Where does the string "artikel" appear in the records? Copy each line that holds it.

-=-=-=-=-

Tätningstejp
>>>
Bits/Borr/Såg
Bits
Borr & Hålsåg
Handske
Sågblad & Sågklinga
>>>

-=-=-=-=-

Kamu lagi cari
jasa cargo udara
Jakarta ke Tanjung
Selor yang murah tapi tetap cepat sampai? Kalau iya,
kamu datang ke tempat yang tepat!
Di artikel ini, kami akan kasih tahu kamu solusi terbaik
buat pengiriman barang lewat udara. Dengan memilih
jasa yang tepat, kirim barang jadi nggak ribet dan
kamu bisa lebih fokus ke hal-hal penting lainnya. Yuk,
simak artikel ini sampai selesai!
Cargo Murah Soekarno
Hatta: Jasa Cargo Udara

-=-=-=-=-

**Answer section**
Di artikel ini, kami akan kasih tahu kamu solusi terbaik
simak artikel ini sampai selesai!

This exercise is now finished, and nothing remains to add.